### Task description:
Your task is to copy each line of the listing that contains the word "єром".

[[ Supplied records open ]]

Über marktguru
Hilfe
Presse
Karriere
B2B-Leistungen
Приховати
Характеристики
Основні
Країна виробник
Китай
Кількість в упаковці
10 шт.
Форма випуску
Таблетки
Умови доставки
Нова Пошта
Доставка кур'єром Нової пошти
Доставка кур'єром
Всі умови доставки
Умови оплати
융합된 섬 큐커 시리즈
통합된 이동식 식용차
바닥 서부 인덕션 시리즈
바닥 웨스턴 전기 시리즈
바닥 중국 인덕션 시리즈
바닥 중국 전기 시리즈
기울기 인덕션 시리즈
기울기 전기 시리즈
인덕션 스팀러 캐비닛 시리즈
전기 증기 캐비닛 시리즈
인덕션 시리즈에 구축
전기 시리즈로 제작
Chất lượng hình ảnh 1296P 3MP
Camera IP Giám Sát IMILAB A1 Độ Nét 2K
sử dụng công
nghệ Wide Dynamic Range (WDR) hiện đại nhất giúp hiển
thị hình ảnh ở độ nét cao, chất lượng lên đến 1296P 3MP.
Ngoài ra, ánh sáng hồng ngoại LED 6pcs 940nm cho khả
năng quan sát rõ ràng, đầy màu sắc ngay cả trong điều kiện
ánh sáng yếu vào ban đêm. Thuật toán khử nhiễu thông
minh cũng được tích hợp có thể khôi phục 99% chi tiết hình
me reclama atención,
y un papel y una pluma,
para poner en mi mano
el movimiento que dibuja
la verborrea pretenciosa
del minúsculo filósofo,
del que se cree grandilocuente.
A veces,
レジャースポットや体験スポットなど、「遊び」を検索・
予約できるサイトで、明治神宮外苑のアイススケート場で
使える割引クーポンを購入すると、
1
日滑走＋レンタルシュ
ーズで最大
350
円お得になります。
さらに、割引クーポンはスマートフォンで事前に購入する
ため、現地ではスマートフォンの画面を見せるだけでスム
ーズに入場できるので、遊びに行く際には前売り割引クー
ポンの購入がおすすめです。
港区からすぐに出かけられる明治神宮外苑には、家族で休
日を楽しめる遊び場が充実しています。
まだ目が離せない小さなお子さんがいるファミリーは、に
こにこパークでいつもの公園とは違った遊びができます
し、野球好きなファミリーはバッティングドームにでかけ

[[ Supplied records closed ]]

### Written answer:
Доставка кур'єром Нової пошти
Доставка кур'єром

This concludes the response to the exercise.